● **PROBLEM**
A word-for-word copy of the lines from the one holding "Perawatan Tambahan Membersihkan Sepatu" through the final line of the records below is the only output asked for.

● **THE INPUT**
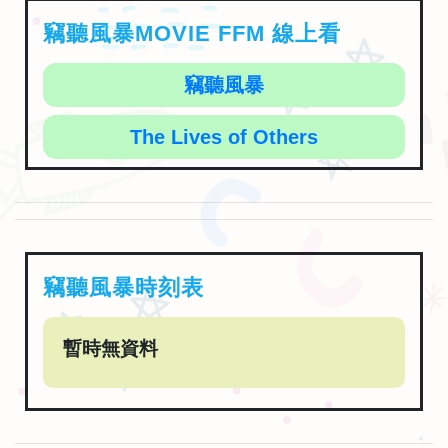
竊聽風暴MOVIE FFM 線上看
竊聽風暴
The Lives of Others
竊聽風暴時刻表
暫時無資料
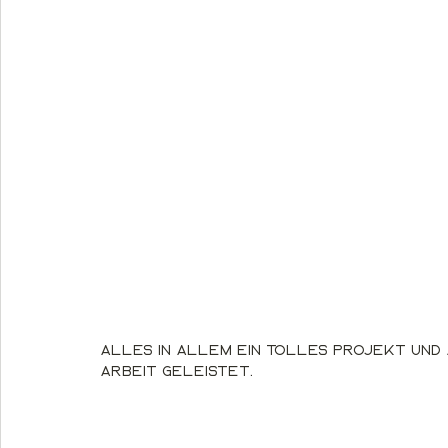
Alles in Allem ein tolles Projekt und
Arbeit geleistet.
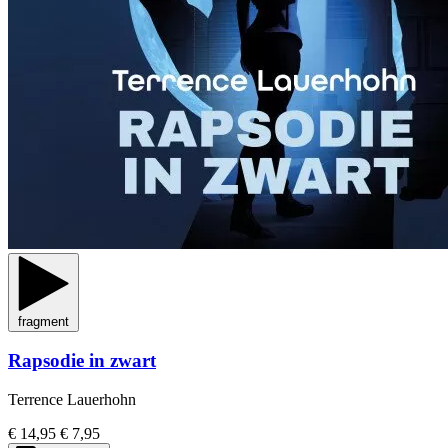
fragment
Rapsodie in zwart
Terrence Lauerhohn
€ 14,95
€ 7,95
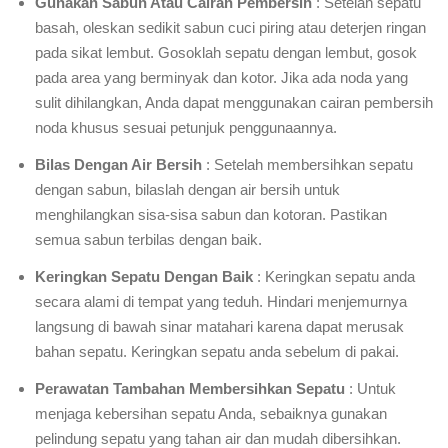
Gunakan Sabun Atau Cairan Pembersih
: Setelah sepatu
basah, oleskan sedikit sabun cuci piring atau deterjen ringan
pada sikat lembut. Gosoklah sepatu dengan lembut, gosok
pada area yang berminyak dan kotor. Jika ada noda yang
sulit dihilangkan, Anda dapat menggunakan cairan pembersih
noda khusus sesuai petunjuk penggunaannya.
Bilas Dengan Air Bersih
: Setelah membersihkan sepatu
dengan sabun, bilaslah dengan air bersih untuk
menghilangkan sisa-sisa sabun dan kotoran. Pastikan
semua sabun terbilas dengan baik.
Keringkan Sepatu Dengan Baik
: Keringkan sepatu anda
secara alami di tempat yang teduh. Hindari menjemurnya
langsung di bawah sinar matahari karena dapat merusak
bahan sepatu. Keringkan sepatu anda sebelum di pakai.
Perawatan Tambahan Membersihkan Sepatu
: Untuk
menjaga kebersihan sepatu Anda, sebaiknya gunakan
pelindung sepatu yang tahan air dan mudah dibersihkan.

● **SOLUTION BELOW**
Perawatan Tambahan Membersihkan Sepatu
: Untuk
menjaga kebersihan sepatu Anda, sebaiknya gunakan
pelindung sepatu yang tahan air dan mudah dibersihkan.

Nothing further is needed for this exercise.